_DESCRIPTION OF THE TASK_:
Go over the listing below line by line, and return each one holding the string "laser".

_EXERCISE MATERIAL_:

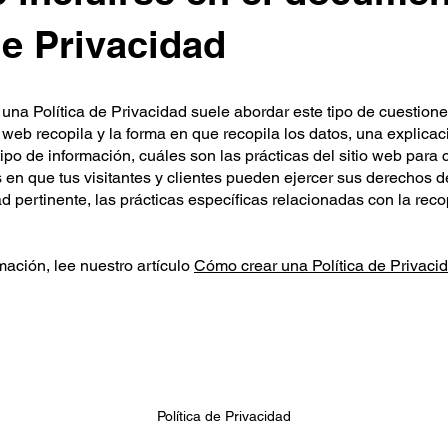
de Privacidad
una Política de Privacidad suele abordar este tipo de cuestiones
o web recopila y la forma en que recopila los datos, una explicac
tipo de información, cuáles son las prácticas del sitio web para 
s en que tus visitantes y clientes pueden ejercer sus derechos 
ad pertinente, las prácticas específicas relacionadas con la rec
ación, lee nuestro artículo
Cómo crear una Política de Privaci
Política de Privacidad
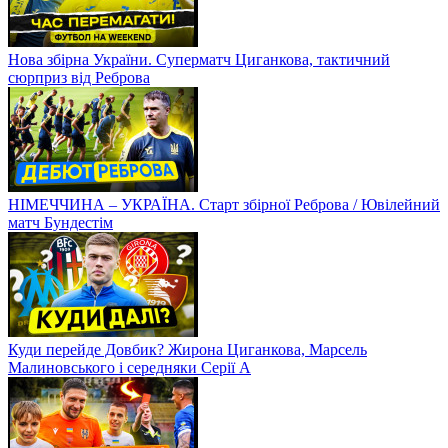
Нова збірна України. Суперматч Циганкова, тактичний
сюрприз від Реброва
НІМЕЧЧИНА – УКРАЇНА. Старт збірної Реброва / Ювілейний
матч Бундестім
Куди перейде Довбик? Жирона Циганкова, Марсель
Малиновського і середняки Серії А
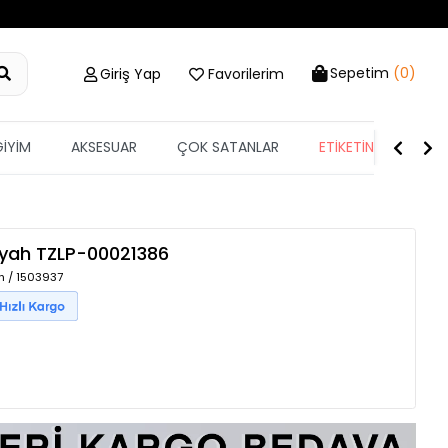
Sepetim
(0)
Giriş Yap
Favorilerim
GİYİM
AKSESUAR
ÇOK SATANLAR
ETİKETİN YARISI
iyah
TZLP-00021386
h / 1503937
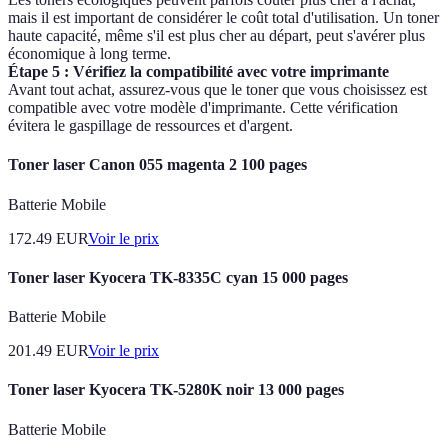
mais il est important de considérer le coût total d'utilisation. Un toner
haute capacité, même s'il est plus cher au départ, peut s'avérer plus
économique à long terme.
Étape 5 : Vérifiez la compatibilité avec votre imprimante
Avant tout achat, assurez-vous que le toner que vous choisissez est
compatible avec votre modèle d'imprimante. Cette vérification
évitera le gaspillage de ressources et d'argent.
Toner laser Canon 055 magenta 2 100 pages
Batterie Mobile
172.49
EUR
Voir le prix
Toner laser Kyocera TK-8335C cyan 15 000 pages
Batterie Mobile
201.49
EUR
Voir le prix
Toner laser Kyocera TK-5280K noir 13 000 pages
Batterie Mobile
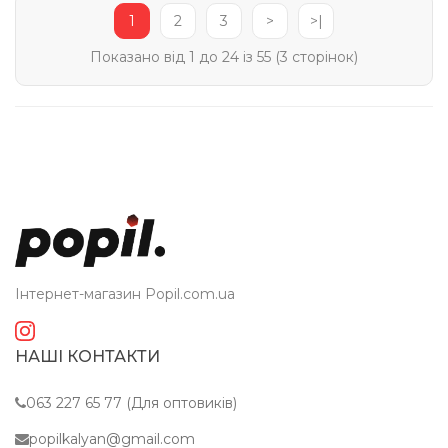
1
2
3
>
>|
Показано від 1 до 24 із 55 (3 сторінок)
Інтернет-магазин Popil.com.ua
НАШІ КОНТАКТИ
063 227 65 77 (Для оптовиків)
popilkalyan@gmail.com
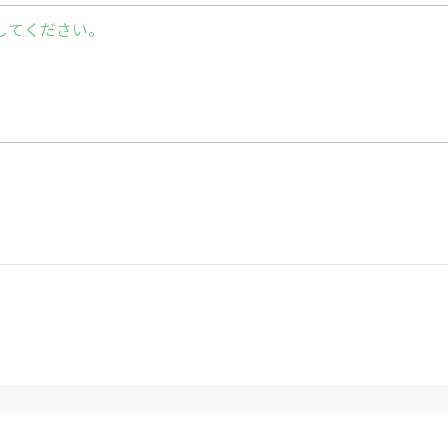
してください。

_FINISHED EXERCISE_:
Toner laser Canon 055 magenta 2 100 pages
Toner laser Kyocera TK-8335C cyan 15 000 pages
Toner laser Kyocera TK-5280K noir 13 000 pages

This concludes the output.